Лицо папы вновь омрачилось от одного только упоминания имени врага.
— Письма мои глупы, каюсь, но намерения мои остались прежними. Покуда на моем пальце Кольцо Рыбака, союз Рима и Беренгария невозможен. Я буду приветствовать всякое несчастье в роду этого человека и считать это Божьим наказанием за немыслимые грехи его.
Которые, видимо, заключались в том, что папе, отправившему к праотцам сполетского герцога, помешали прибрать к рукам наследство покойного.
— Все нити судеб в руках Создателя, Ваше Святейшество, — заметил Сергий. — Да не замедлит Отец Небесный с решением своим! Нам же, однако, стоит готовиться к скорому нападению на Рим. Помощи ждать неоткуда, мы теперь в кольце врагов.
Оговорка «теперь» заставила Иоанна отчетливо скрипнуть зубами. Даже во времена войны Альбериха с Гуго ситуация не складывалась для Рима столь драматически. Тот же Беренгарий тогда умело сдерживал напор Гуго на Вечный город, да и лангобардские князья не заставляли римлян опасаться за южные границы владений. Всего за год понтификата Иоанн Двенадцатый умудрился испортить отношения со всеми итальянскими сеньорами и собственными руками извел тех, кто мог бы сейчас оказать ему трудно переоценимую помощь. Каким таким дьявольским искушением его враги заставили Иоанна избавиться от Теобальда Сполетского?! Даже о смерти Кресченция папа в эти дни начинал порой жалеть.
— В самом Риме тоже неспокойно, — вернулся в разговор Деодат, — несколько бывших сенаторов не пожелали работать в городском консилиуме, однако, пользуясь авторитетом в Риме и сохраняя за собой полномочия светских судей, мутят народ, который, в свою очередь, уже теряется, кому подчиняться и чьи указы слушать.
Иоанн расценил слова Деодата как еще один упрек. Сломать старую конструкцию городского управления, как обычно, оказалось проще, чем отстроить новую. В городе с момента разгона Сената на некоторое время установилось безвластие. Духовенство требовало от Иоанна исполнить обещание восстановить в городе церковное управление, понтифик тоже был не против самой идеи, но только не с теми людьми, кто сейчас вместе с ним занимал высшие посты в иерархии Церкви. В итоге Иоанн вернулся к модели управления городом прошлого века, когда Рим управлялся так называемым консилиумом из числа видных городских фамилий, нотариусов и архидиаконов титульных базилик. Сам папа считал такое положение дел временным и дал себе зарок вернуться к этому вопросу, как только уладит проблемы во внешней политике Рима.

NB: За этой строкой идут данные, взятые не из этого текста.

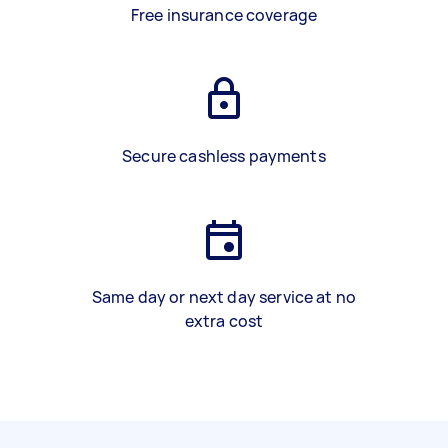
Free insurance coverage
Secure cashless payments
Same day or next day service at no
extra cost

— Никто из живущих не сравнится с вами в мудрости, дядя, — сказал Иоанн, — я молю вас о совете.
— Все когда-нибудь уже случалось в этом мире, — с поклоном ответил Сергий, — История есть кладезь мудрости и опыта человеческого. Изучая Историю, мы находим ответы на любые текущие вопросы. История учит нас, а нежелающего учить ее уроки строго наказывает и обрекает на повторение ошибок прошлого. Глупо стесняться своей Истории, глупо скрывать незавидные факты и деяния, таковые есть в каждом народе и в каждом государстве. Важно извлекать уроки из уже свершившегося, вычленять пользу и обращать внимание на ошибки предков.
— Бывал ли Рим в более тяжелом положении, чем сейчас? — спросил Иоанн.
— В гораздо более тяжелом. Риму приходилось быть преданным императором Гонорием, быть брошенным, и неоднократно, на произвол судьбы базилевсами Константинополя и экзархами Равенны. Рим в одиночку противостоял ордам лангобардов, готов и гуннов и не раз одним лишь Словом Божьим отгонял тех от своих стен.
— Уверен, что Слово Божье с тех пор ничуть не ослабело. Но имелись ли еще способы противостоять частым врагам?
— Рим умел находить союзников. Любой светский правитель, даже самый порочный, благоговеет от одного упоминания Рима и жаждет с ним союза и благословения.
— Беренгарий исключение.
— Напротив, Беренгарий вожделеет Рим сильнее прочих. Но каждый муж выбирает свои пути к сердцу желанной красавицы.
— Пусть так. Его путь красавице не нравится.
— Значит, красавице необходимо искать себе помощи среди тех, кто не пытается завоевать ее насилием, но трепещет от одного ее имени и кому достаточно ее улыбки и прикосновения, чтобы считать себя счастливейшим из смертных.
— Все это красивые слова, ваше преподобие. Вы обещали примеры из истории.
— Извольте. В темные времена Трупного синода, когда дед сегодняшнего тирана в союзе с вашим же дедом Альберихом Сполетским угрожал Риму, ваш прадед по материнской линии, доблестный сенатор Теофилакт, был направлен папой Иоанном Тибуртинцем ко двору бургундского короля Людовика. В обмен на помощь Риму Людовику была обещана императорская корона.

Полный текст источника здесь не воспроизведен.